Sunday, May 10, 2009

The Radical Anabaptist Reforming the Church

A “radical” is, by definition, someone who speaks and acts in a way that is in discord with the rest of the world. An “Anabaptist” is one who believes in accordance with the 16th century “radical reformers”, holding to a radical interpretation of the New Testament, following Jesus above all else (including the rest of the Bible), speaking out boldly their convictions and attempting to reform the church to be more Christlike. The Radical Anabaptist speaks out about subject like assisting the poor, welcoming the outcast and reconciliation. These are my definitions, perhaps yours are different, but this is the base from which I write this.

I have been asked what a “radical” looks like, and how this radical will reform the church. Below is my more complete understanding:

A. The Radical Anabaptist does not just speak or write radical ideas, but acts on them. She acts on them in her life and he acts on them in the world. In the world, it is enough (in fact preferable) for a radical to hold radical opinions, but to never succeed in doing anything. The Radical Anabaptist needs to see Jesus living and breathing in the world, especially through their own lives, and so changes themselves to be active participants of the world’s change.

B. The Radical Anabaptist sees the world’s evil and refuses to participate in it. He sees the abuse inherent in pornography and so doesn’t participate. She sees the chocolate manufacturers who support slavery and refuses to buy such things. He sees the teaching of hatred and death and refuses to support it. She sees a church rejecting the poor and outcast and doesn’t attend there.
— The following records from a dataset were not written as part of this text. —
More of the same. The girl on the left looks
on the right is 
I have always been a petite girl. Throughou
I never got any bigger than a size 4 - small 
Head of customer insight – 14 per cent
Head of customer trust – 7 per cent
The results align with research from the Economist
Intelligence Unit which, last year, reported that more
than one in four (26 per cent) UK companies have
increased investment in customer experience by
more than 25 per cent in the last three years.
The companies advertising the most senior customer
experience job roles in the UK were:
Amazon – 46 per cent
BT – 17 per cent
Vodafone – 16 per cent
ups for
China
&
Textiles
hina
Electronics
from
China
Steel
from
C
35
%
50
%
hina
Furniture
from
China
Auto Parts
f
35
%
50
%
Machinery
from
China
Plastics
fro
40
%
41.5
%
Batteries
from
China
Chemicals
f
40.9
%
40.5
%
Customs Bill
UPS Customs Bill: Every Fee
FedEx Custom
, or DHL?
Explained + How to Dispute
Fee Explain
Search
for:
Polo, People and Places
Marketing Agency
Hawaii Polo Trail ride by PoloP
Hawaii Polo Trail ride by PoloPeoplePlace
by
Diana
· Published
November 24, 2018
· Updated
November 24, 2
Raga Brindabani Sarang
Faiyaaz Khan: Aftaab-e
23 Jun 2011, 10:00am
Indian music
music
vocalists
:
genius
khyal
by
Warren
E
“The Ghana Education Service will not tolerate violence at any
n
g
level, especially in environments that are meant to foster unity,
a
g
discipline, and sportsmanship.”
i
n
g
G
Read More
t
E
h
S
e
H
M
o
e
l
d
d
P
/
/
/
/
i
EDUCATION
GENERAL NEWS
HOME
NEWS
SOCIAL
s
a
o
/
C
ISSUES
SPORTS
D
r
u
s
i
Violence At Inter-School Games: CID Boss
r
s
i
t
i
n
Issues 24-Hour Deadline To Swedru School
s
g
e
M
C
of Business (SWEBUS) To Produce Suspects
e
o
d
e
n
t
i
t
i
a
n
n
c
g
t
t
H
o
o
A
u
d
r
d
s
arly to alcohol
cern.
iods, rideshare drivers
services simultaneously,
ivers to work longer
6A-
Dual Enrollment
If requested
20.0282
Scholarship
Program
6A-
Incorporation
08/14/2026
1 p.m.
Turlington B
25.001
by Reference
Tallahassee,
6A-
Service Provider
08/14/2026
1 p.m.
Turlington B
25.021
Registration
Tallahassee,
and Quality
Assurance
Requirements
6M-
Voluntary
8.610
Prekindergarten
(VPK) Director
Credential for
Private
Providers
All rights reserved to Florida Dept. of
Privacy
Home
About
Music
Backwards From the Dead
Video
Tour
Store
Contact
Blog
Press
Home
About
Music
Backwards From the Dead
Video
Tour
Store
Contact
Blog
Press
The world looks at them as separatists for this, but they do so as a matter of their own right standing before God.

C. The Radical Anabaptist lives out love. Love is using one’s resources to fill the lack in others. One way in which a Radical Anabaptist might do this is selling one’s possessions and giving to the poor. But she might also take time to listen to those who are lonely. He might also invite the outcast to a party, and make them welcome. She could help the homeless with temporary housing. But most importantly, they do not let the normal limitations of privacy and the typical anxieties limit them from love. This doesn’t mean that they are unwise—they see people for their real weaknesses, not by their stereotypes—but they work through the weaknesses, and are not put off by them.

D. The Radical Anabaptist takes seriously Jesus’ statement “Deny yourself and take up your cross.” If she is offered leadership, she might accept it, but she does not act in order to pursue leadership. He will allow himself to be humiliated, if it means that another will be benefited. She will identify with the outcast and those who are separated from the world. He will accept being rejected by communities, if it means that he can love more.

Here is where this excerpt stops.